It was the fall of 1986, I was young and impressionable, the Black Nationalism that my parents preached and tried to indoctrinate me in seemed, at that time in my life, to had been a million years ago.

Hip Hop was to my childhood what Motown had been to my parents generation; it was the soundtrack of my youth. It was the depository that encapsulated the sounds of a generation in transition. Ok, no, there were no real great love songs made during my youth that captured the innocence of young love. No, there were no soulful breakup records that could've mended my broken 17-year-old heart at that time. Why? Because a strange thing happened in my youth, Black music was no longer soulful. There was plenty of rhythm but no blues. We didn't lead protest marches against the man; we bought into the system and wanted to reap the same benefits that white folks had for centuries.

I once heard Isaac Hayes talk about what the civil rights movement meant to he and his generation; he said that, "Somewhere, somebody dropped the ball [when it came to civil rights]."

And he was right, we did, but I think we picked up a different ball.

To say my generation was lost in 1986 was an understatement. The Jheri Curl, which had replaced the Afro, was on it's way out of style, but was hanging on like Vanilla Ice being dangled over a balcony by Suge Knight. Three to four finger rings, trunk jewels, sweat suits, and beepers were status symbols as well as cultural statements back then.

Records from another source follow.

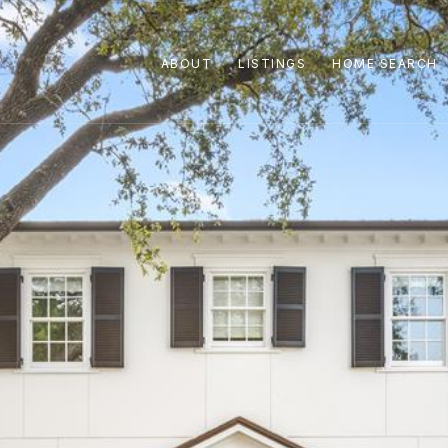
ABOUT
LISTINGS
HOME SEARCH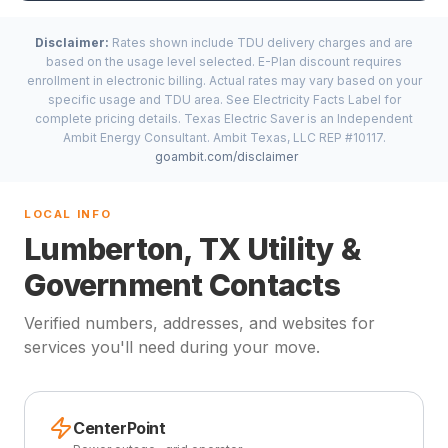
Disclaimer:
Rates shown include TDU delivery charges and are
based on the usage level selected. E-Plan discount requires
enrollment in electronic billing. Actual rates may vary based on your
specific usage and TDU area. See Electricity Facts Label for
complete pricing details. Texas Electric Saver is an Independent
Ambit Energy Consultant. Ambit Texas, LLC REP #10117.
goambit.com/disclaimer
LOCAL INFO
Lumberton, TX Utility &
Government Contacts
Verified numbers, addresses, and websites for
services you'll need during your move.
CenterPoint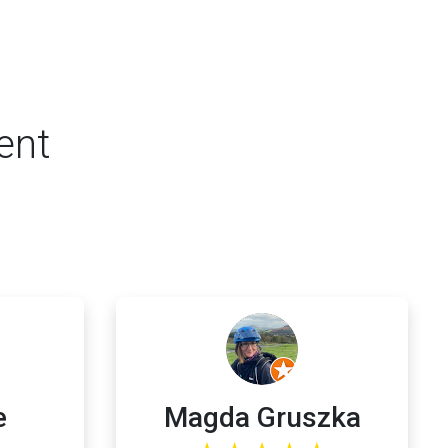
ent
e
Magda Gruszka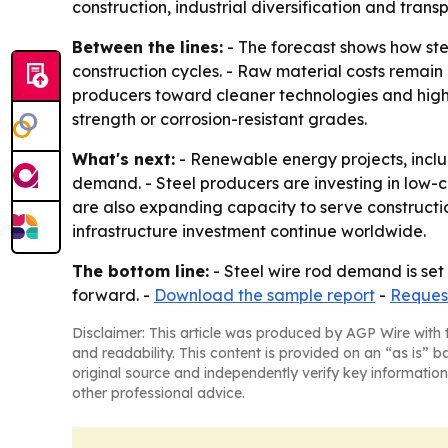
construction, industrial diversification and tran
Between the lines:
- The forecast shows how ste
construction cycles. - Raw material costs remain
producers toward cleaner technologies and highe
strength or corrosion-resistant grades.
What's next:
- Renewable energy projects, includ
demand. - Steel producers are investing in low-
are also expanding capacity to serve constructi
infrastructure investment continue worldwide.
The bottom line:
- Steel wire rod demand is set 
forward. -
Download the sample report
-
Reques
Disclaimer: This article was produced by AGP Wire with t
and readability. This content is provided on an “as is” b
original source and independently verify key information
other professional advice.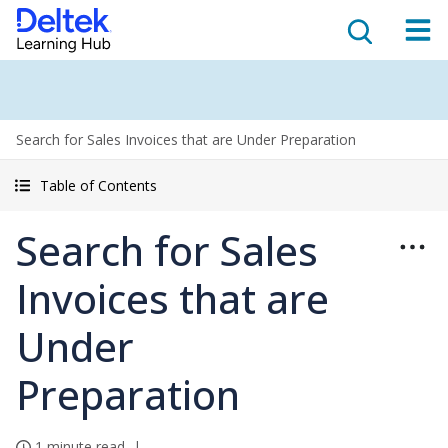
Search for Sales Invoices that are Under Preparation
Table of Contents
Search for Sales
Invoices that are
Under
Preparation
1 minute read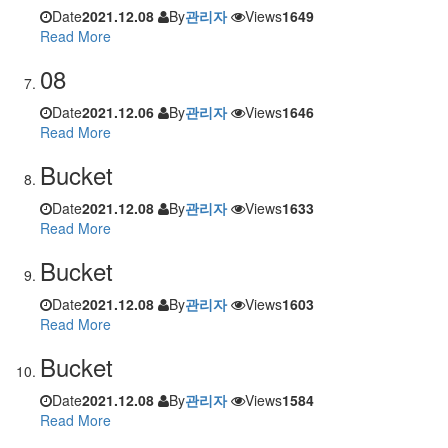
Date
2021.12.08
By
관리자
Views
1649
Read More
08
Date
2021.12.06
By
관리자
Views
1646
Read More
Bucket
Date
2021.12.08
By
관리자
Views
1633
Read More
Bucket
Date
2021.12.08
By
관리자
Views
1603
Read More
Bucket
Date
2021.12.08
By
관리자
Views
1584
Read More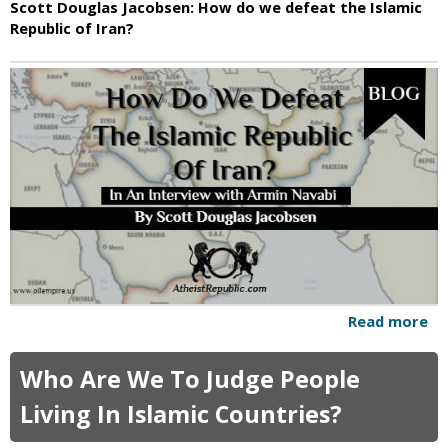
Scott Douglas Jacobsen: How do we defeat the Islamic
i
Republic of Iran?
c
Read more
a
b
o
Who Are We To Judge People
u
t
Living In Islamic Countries?
H
o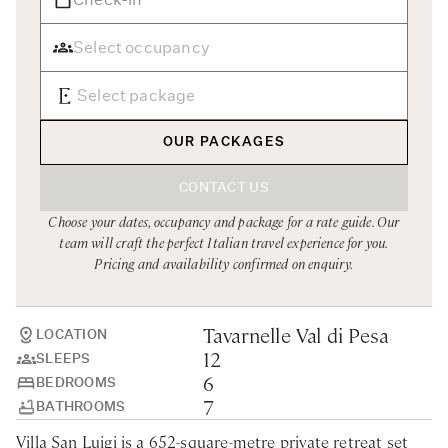
Rome
Chef Services
Sardinia
Sicily
Tuscany & Florence
OUR PACKAGES
Umbria & Le Marche
CONTACT US
Venice & Veneto
Choose your dates, occupancy and package for a rate guide. Our
team will craft the perfect Italian travel experience for you.
Pricing and availability confirmed on enquiry.
Tavarnelle Val di Pesa
LOCATION
12
SLEEPS
6
BEDROOMS
7
BATHROOMS
Villa San Luigi is a 652-square-metre private retreat set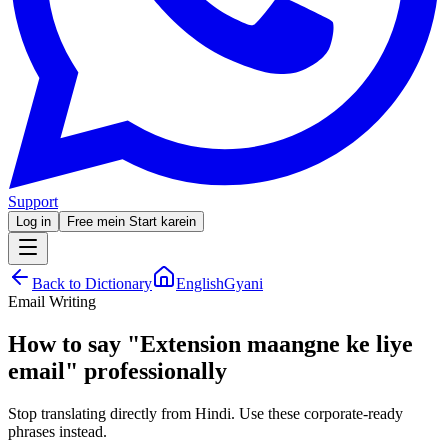
Support
Log in
Free mein Start karein
Back to Dictionary
EnglishGyani
Email Writing
How to say
"
Extension maangne ke liye
email
"
professionally
Stop translating directly from Hindi. Use these corporate-ready
phrases instead.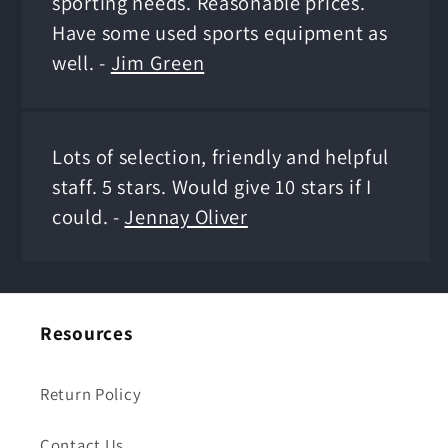
sporting needs. Reasonable prices.
Have some used sports equipment as
well. -
Jim Green
Lots of selection, friendly and helpful
staff. 5 stars. Would give 10 stars if I
could. -
Jennay Oliver
Resources
Return Policy
Contact Us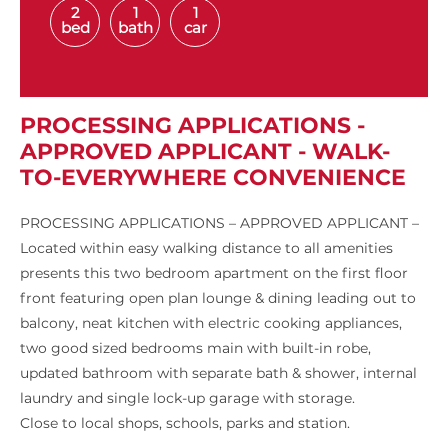
2
1
1
bed
bath
car
PROCESSING APPLICATIONS -
APPROVED APPLICANT - WALK-
TO-EVERYWHERE CONVENIENCE
PROCESSING APPLICATIONS – APPROVED APPLICANT –
Located within easy walking distance to all amenities
presents this two bedroom apartment on the first floor
front featuring open plan lounge & dining leading out to
balcony, neat kitchen with electric cooking appliances,
two good sized bedrooms main with built-in robe,
updated bathroom with separate bath & shower, internal
laundry and single lock-up garage with storage.
Close to local shops, schools, parks and station.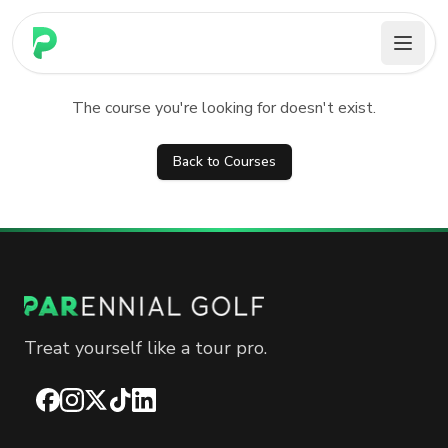
PARennial Golf - Home
Course not found
The course you're looking for doesn't exist.
Back to Courses
Treat yourself like a tour pro.
Facebook
Instagram
X
TikTok
LinkedIn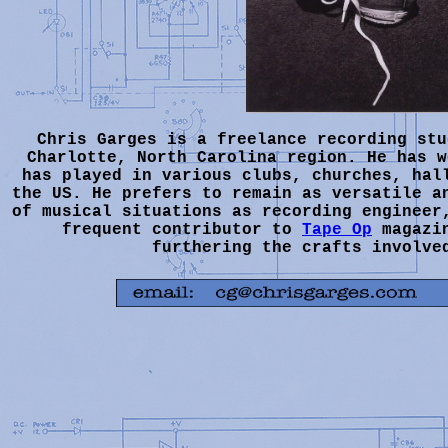
Chris Garges is a freelance recording stu
Charlotte, North Carolina region. He has w
has played in various clubs, churches, hal
the US. He prefers to remain as versatile a
of musical situations as recording engineer
frequent contributor to
Tape Op
magazin
furthering the crafts involve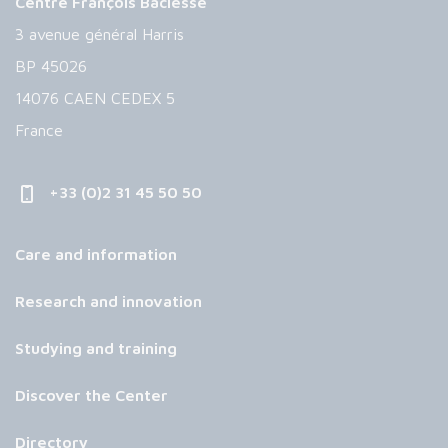
Centre François Baclesse
3 avenue général Harris
BP 45026
14076 CAEN CEDEX 5
France
+33 (0)2 31 45 50 50
Care and information
Research and innovation
Studying and training
Discover the Center
Directory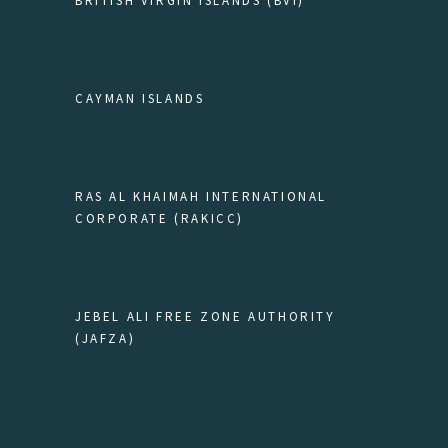
BRITISH VIRGIN ISLANDS (BVI)
CAYMAN ISLANDS
RAS AL KHAIMAH INTERNATIONAL
CORPORATE (RAKICC)
JEBEL ALI FREE ZONE AUTHORITY
(JAFZA)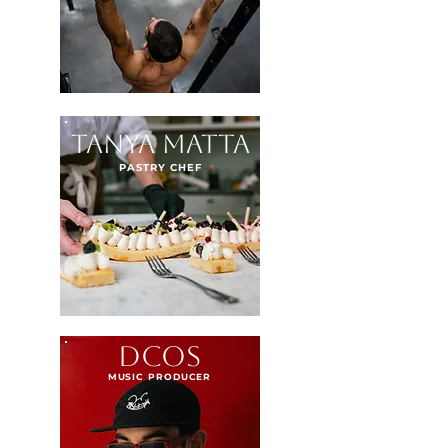
TANYA MATTA
PASTRY CHEF
DCOS
MUSIC PRODUCER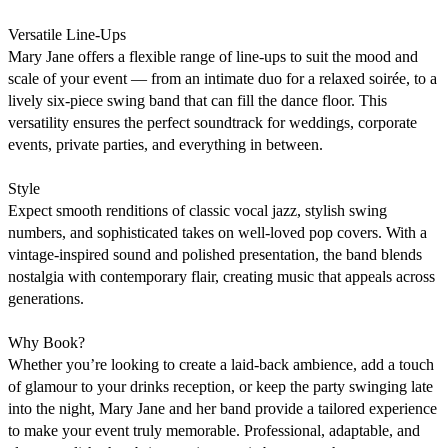
Versatile Line-Ups

Mary Jane offers a flexible range of line-ups to suit the mood and 
scale of your event — from an intimate duo for a relaxed soirée, to a 
lively six-piece swing band that can fill the dance floor. This 
versatility ensures the perfect soundtrack for weddings, corporate 
events, private parties, and everything in between.

Style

How did all of that make a cultural statement? You know what it said? It said: I'm Rich Bitch!

Black male singers, in the 80's, were androgynous-Jheri Curled wonders to which the term "soul" could hardly fit. Sam Cooke, Jackie Wilson, and Otis Redding had real masculine images; they were men of self-determination and pride. The guys that were supposed to inherit their mantles 30 years later were sissified excuses for men. For real they were. They wore lingerie and worked day and night to make their race as ambiguous as their sexuality. They were not good images for young black males.

If the R&B singers of the 80’s were poor examples of black masculinity then the music emanating from the streets of America was going to totally flip the script. Street fashions and lingo were slowly working its way into the American lexicon, slowly seeping out of the Black paradigm and into the cesspool of mainstream America that was once inhabited by Wally and Beaver Cleaver.

Just when white folks caught on to bad meaning good: bad became def, then dope, then stupid dope, and dumb became cool too. Who could imagine, that all those years that Black folks fought for equality that “dumb” and “stupid” would be cool. Who would’ve guessed it? Not only was “dumb” and “stupid” down, but also the culture of the drug dealer was now the order of the day. Before cell phones were a necessity, beepers were the thing to have – but you were automatically singled out as a drug dealer if you wore one because they (drug dealers) were the one’s that popularized them.

That was until a few guys from Roosevelt, Long Island came along and totally disemboweled that mind-set. At a time when no one wanted to be black – most popular Black musicians back then wanted to be mixed – and gay - this group that called itself Public Enemy came along and declared the unthinkable – We’re Black! And not only were they Black but they were Black and proudly militant.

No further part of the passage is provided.